9. Process for the preparation of a pharmaceutical composition according to any one of claims 1 to 8, characterized in that it comprises the following steps:

(1) premixing: uniformly mixing (E) -N- (3-cyano-7-ethoxy-4- (3-ethynylphenylamino) quinolin-6-yl) -4- (dimethylamino) but-2-enamide maleate, a filling agent and a disintegrating agent;

(2) and (3) wet granulation: adding binder solution to make soft mass, sieving, granulating, and making into wet granule

(3) Drying, finishing and total mixing: drying the wet granules, sieving, grading, adding a lubricant, and mixing to obtain the pharmaceutical composition.

10. The preparation method of the pharmaceutical composition according to claim 9, wherein the adhesive in step (2) is prepared from purified water, and the concentration of the adhesive is 2-10%; controlling the moisture of the dried particles in the step (3) within 1.5%, preferably within 1%.

Technical Field

The invention belongs to the field of pharmaceutical preparations, and particularly relates to a substituted butenamide pharmaceutical composition and a preparation method thereof.

Background

Lung cancer is the most common malignancy with the highest incidence and mortality worldwide, with non-small cell lung cancer (NSCLC) accounting for about 80% of all lung cancers. The highest incidence of non-small cell lung cancer is adenocarcinoma. Currently, adenocarcinoma has found driver mutations, including EGFR, ALK, ROS1 mutations. The survival time of the target medicine used aiming at the mutant gene is obviously improved compared with the chemotherapy medicine used in the past. The targeted medicament for treating the gene-mutated non-small cell lung cancer has the effective rate of over 70 percent, the time for controlling the tumor is twice of that of chemotherapy, and the targeted medicament has small side effect and high life quality.

The epidermal growth factor receptor tyrosine kinase inhibitors EGFR-TKIs have good treatment effect on NSCLC patients with EGFR gene sensitive mutation, and first-line treatment by using EGFR-TKI is standard treatment. EGFR-TKIs include first generation gefitinib, erlotinib, second generation dacomitinib, afatinib, and third generation axitinib. The effects of inhibiting tumor growth are achieved by blocking EGFR tyrosine kinase phosphorylation activation signals and downstream MAPK and AKT signal pathways in cancer cells, inhibiting proliferation, promoting apoptosis, resisting tumor angiogenesis and the like.

Substituted crotonamide compound (E) -N- (3-cyano-7-ethoxy-4- (3-ethynylphenylamino) quinolin-6-yl) -4- (dimethylamino) but-2-enamide or a salt thereof is EGFR-TKIs suitable for non-small cell lung cancer, (E) -N- (3-cyano-7-ethoxy-4- (3-ethynylphenylamino) quinolin-6-yl) -4- (dimethylamino) but-2-enamide maleate, also named (E) -N- {4- [ (3-ethynylphenylamino) -3-cyano-7-ethoxy-6-quinolinyl ] } -4- (dimethylamino) -2-butenamide A maleate salt. The structural formula is shown as the following formula (1):

(E) the raw material of (E) -N- (3-cyano-7-ethoxy-4- (3-ethynylphenylamino) quinolin-6-yl) -4- (dimethylamino) but-2-enamide or the salt thereof is sensitive to damp heat, and generates related impurity A shown as a structural formula (2) under damp heat conditions.

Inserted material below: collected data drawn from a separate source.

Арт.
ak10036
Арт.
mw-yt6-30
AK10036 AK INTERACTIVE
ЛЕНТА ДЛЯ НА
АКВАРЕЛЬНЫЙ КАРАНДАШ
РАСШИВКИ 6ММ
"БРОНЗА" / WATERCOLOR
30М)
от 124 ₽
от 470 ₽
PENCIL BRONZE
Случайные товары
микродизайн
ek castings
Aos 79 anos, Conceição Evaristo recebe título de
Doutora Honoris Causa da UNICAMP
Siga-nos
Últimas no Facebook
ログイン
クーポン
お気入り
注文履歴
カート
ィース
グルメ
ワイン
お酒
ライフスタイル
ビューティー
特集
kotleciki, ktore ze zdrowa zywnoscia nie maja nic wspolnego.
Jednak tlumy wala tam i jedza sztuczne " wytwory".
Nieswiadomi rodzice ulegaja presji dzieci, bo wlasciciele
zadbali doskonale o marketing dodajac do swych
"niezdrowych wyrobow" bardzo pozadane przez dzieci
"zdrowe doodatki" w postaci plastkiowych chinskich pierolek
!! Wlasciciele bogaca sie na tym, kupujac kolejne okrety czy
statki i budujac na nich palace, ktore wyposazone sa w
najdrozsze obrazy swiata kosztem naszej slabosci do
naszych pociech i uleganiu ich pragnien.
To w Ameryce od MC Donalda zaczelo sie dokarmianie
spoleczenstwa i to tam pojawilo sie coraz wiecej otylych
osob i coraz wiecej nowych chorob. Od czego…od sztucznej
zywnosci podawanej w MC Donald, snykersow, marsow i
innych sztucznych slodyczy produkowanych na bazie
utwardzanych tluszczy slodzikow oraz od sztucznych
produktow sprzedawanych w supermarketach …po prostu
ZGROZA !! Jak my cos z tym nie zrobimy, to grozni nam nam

There is no prior art describing the control or inhibition of the production of impurity a of (E) -N- (3-cyano-7-ethoxy-4- (3-ethynylphenylamino) quinolin-6-yl) -4- (dimethylamino) but-2-enamide or a salt thereof by means of a formulation composition.

Disclosure of Invention

The technical problem to be solved by the invention is to provide a pharmaceutical composition of a substituted crotonamide compound (E) -N- (3-cyano-7-ethoxy-4- (3-ethynylphenylamino) quinolin-6-yl) -4- (dimethylamino) but-2-enamide or a salt thereof, wherein the pharmaceutical composition has good stability.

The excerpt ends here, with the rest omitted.